El ambiente único de la rotonda del Palace se expresa así, o al menos eso opina Ernesto Teldi, y he aquí la razón por la que ha citado en ella al fotógrafo y a la corresponsal de Mecenas de las Artes, una revista especializada que reciben cerca de 350 000 suscriptores o entidades muy escogidos en toda Europa; una publicación prestigiosa que hace meses que le solicita una entrevista «de tono profesional, pero con un toque humano, el lado tierno de los triunfadores, algo de mucha altura, en la línea de la revista Fortune, usted ya me entiende».
Hace rato que Teldi espera a la señorita Ramos y a su fotógrafo; y como en un escenario preparado al efecto, sobre la mesita que hay frente a él pueden verse los restos de un desayuno frugal: zumo de pomelo, una taza de té y algunas migas presumiblemente de tostada, mientras su dueño hojea el Financial Times; sólo las páginas de arte, naturalmente.

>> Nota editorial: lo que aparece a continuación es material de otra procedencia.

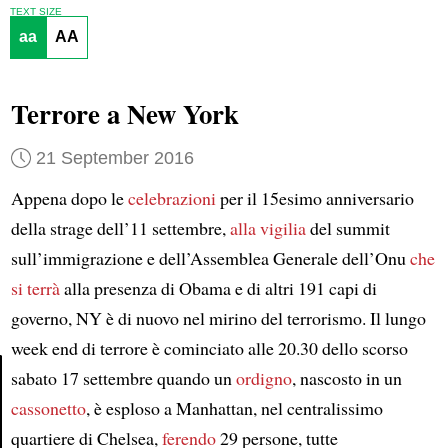
TEXT SIZE
aa
AA
Terrore a New York
21 September 2016
Appena dopo le
celebrazioni
per il 15esimo anniversario
della strage dell’11 settembre,
alla vigilia
del summit
sull’immigrazione e dell’Assemblea Generale dell’Onu
che
si terrà
alla presenza di Obama e di altri 191 capi di
governo, NY è di nuovo nel mirino del terrorismo. Il lungo
week end di terrore è cominciato alle 20.30 dello scorso
sabato 17 settembre quando un
ordigno
, nascosto in un
cassonetto
, è esploso a Manhattan, nel centralissimo
Article
quartiere di Chelsea,
ferendo
29 persone, tutte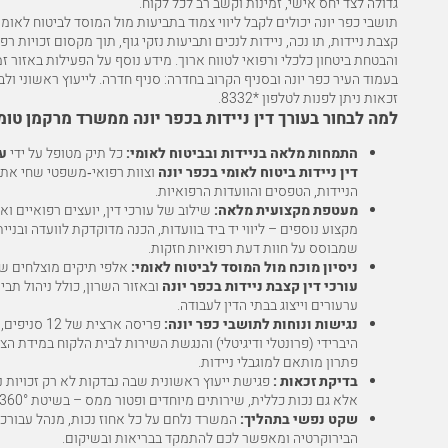
גדולה לצד יחס אישי, זמינות וקשב רב לכל לקוח.
תושבי כפר יונה יכולים לקבל ליווי צמוד בתביעות מול המוסד לביטוח לאומי,
קצבת ניידות
, תו נכה, ניידות לנכים ותביעות נזקי גוף, תוך מקסום זכויות רפ
והבטחת ביטחון כלכלי ורפואי לטווח ארוך. מידע נוסף על הפעילות באזור זמ
בעמוד העיר
כפר יונה
ובסניף הקרוב בחדרה:
סניף חדרה
. לייעוץ ראשוני ול
זכאות ניתן לפנות לטלפון
*8332
.
למה לבחור בעורך דין ניידות בכפר יונה ממשרד מרקמן טומ
התמחות מלאה בניידות ובביטוח לאומי:
כל תיק מטופל על ידי
ע
דין ניידות ביטוח לאומי בכפר יונה
וצוות רפואי‑משפטי שחי את 
הניידות, הטפסים והוועדות הרפואיות.
מעטפת מקצועית מלאה:
שילוב של עורכי דין, יועצים רפואיים וא
מקצוע נוספים – ליווי יד ביד בוועדות, הכנה מדוקדקת לוועדה ובניי
שמבוסס על חוות דעת רפואיות חזקות.
ניסיון מוכח מול המוסד לביטוח לאומי:
אלפי תיקים מוצלחים ש
עורכי דין קצבת ניידות בכפר יונה
ובאזור השרון, כולל ניהול תבי
ערעורים וייצוג בבתי הדין לעבודה.
נגישות ונוחות לתושבי כפר יונה:
פריסה ארצית של 12 
היברידי (פרונטלי ודיגיטלי) והנגשת השירות לבית הלקוח במידת הצ
פתרון מותאם למוגבלי ניידות.
בדיקת זכאות :
פגישת ייעוץ ראשונית שבה נבדקות לא רק זכויות ני
אלא גם נכות כללית, שירותים מיוחדים ופטור ממס – בשיטת 360°.
שקט נפשי בתהליך:
המשרד נלחם על כל אחוז נכות, מנהל עבורכ
הבירוקרטיה ומאפשר לכם להתמקד בבריאות ובשיקום.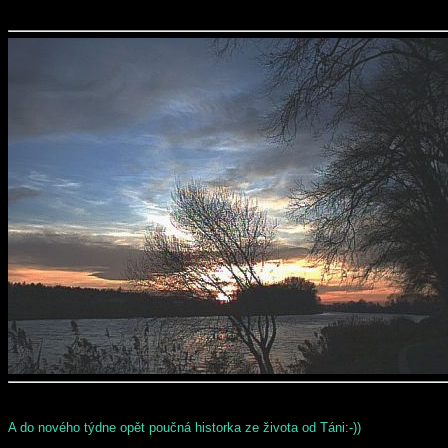
A do nového týdne opět poučná historka ze života od Táni:-))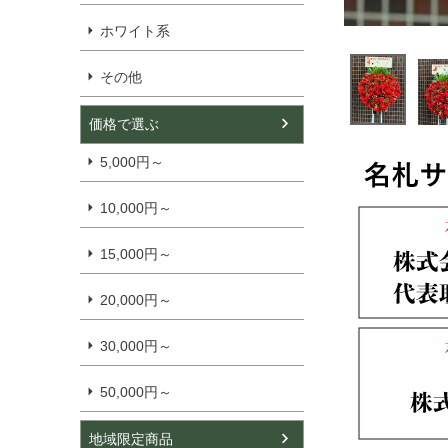
ホワイト系
その他
価格で選ぶ
5,000円～
10,000円～
15,000円～
20,000円～
30,000円～
50,000円～
地域限定商品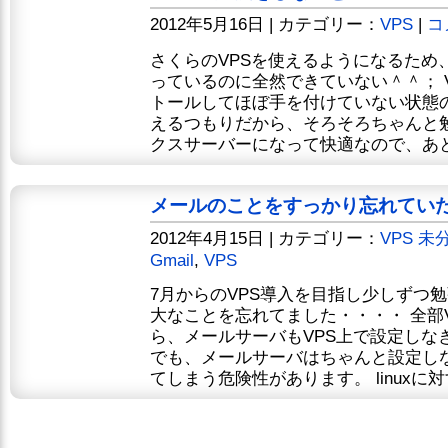
2012年5月16日 | カテゴリー：
VPS
|
コ
さくらのVPSを使えるようになるため、
っているのに全然できていない＾＾； VM
トールしてほぼ手を付けていない状態
えるつもりだから、そろそろちゃんと
クスサーバーになって快適なので、あと.
メールのことをすっかり忘れていた
2012年4月15日 | カテゴリー：
VPS
未
Gmail
,
VPS
7月からのVPS導入を目指し少しずつ
大なことを忘れてました・・・・ 全部
ら、メールサーバもVPS上で設定しな
でも、メールサーバはちゃんと設定し
てしまう危険性があります。 linuxに対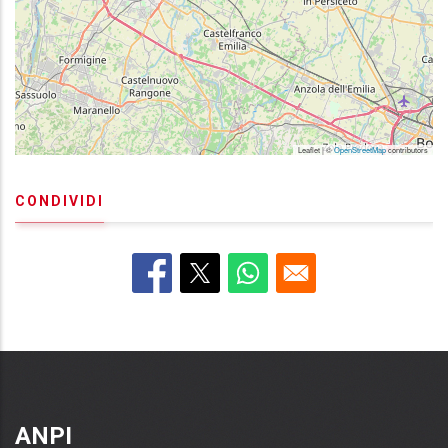
Leaflet | ©
OpenStreetMap
contributors
CONDIVIDI
ANPI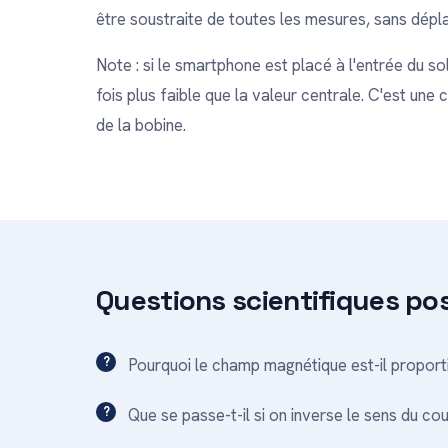
être soustraite de toutes les mesures, sans dépl
Note : si le smartphone est placé à l'entrée du s
fois plus faible que la valeur centrale. C'est un
de la bobine.
Questions scientifiques po
Pourquoi le champ magnétique est-il proport
Que se passe-t-il si on inverse le sens du co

– Buenos días, señorita Ramos, Agustina Ramos, ¿verdad? -beso para ella, apretón de mano con palmadita en la espalda para el fotógrafo-. Permítame que me presente, soy Ernesto Teldi -añade con ese aire entre la camaradería y la distancia, que sabe es tan apreciado por los periodistas de élite, en especial por las señoritas Ramos de este mundo, que son, por lo general, muy cultas, en ocasiones zurdas, a veces bizcas, lo que les confiere una leve originalidad que el resto de su aspecto les niega. Suelen ser además, con asombrosa frecuencia, hijas, sobrinas o parientes muy cercanas de algún pintor ignoto o injustamente olvidado, pero de enorme talento (cuánta incultura hay en este mundo), razones todas éstas por las que las señoritas Ramos se consideran mujeres poco afortunadas, conscientes de que su inteligencia está siendo miserablemente malgastada en una revista carísima pero pseudointelectual, como Mecenas de las Artes, y, sobre todo, muy pero que muy molestas por tener que ir a todas partes con Chema.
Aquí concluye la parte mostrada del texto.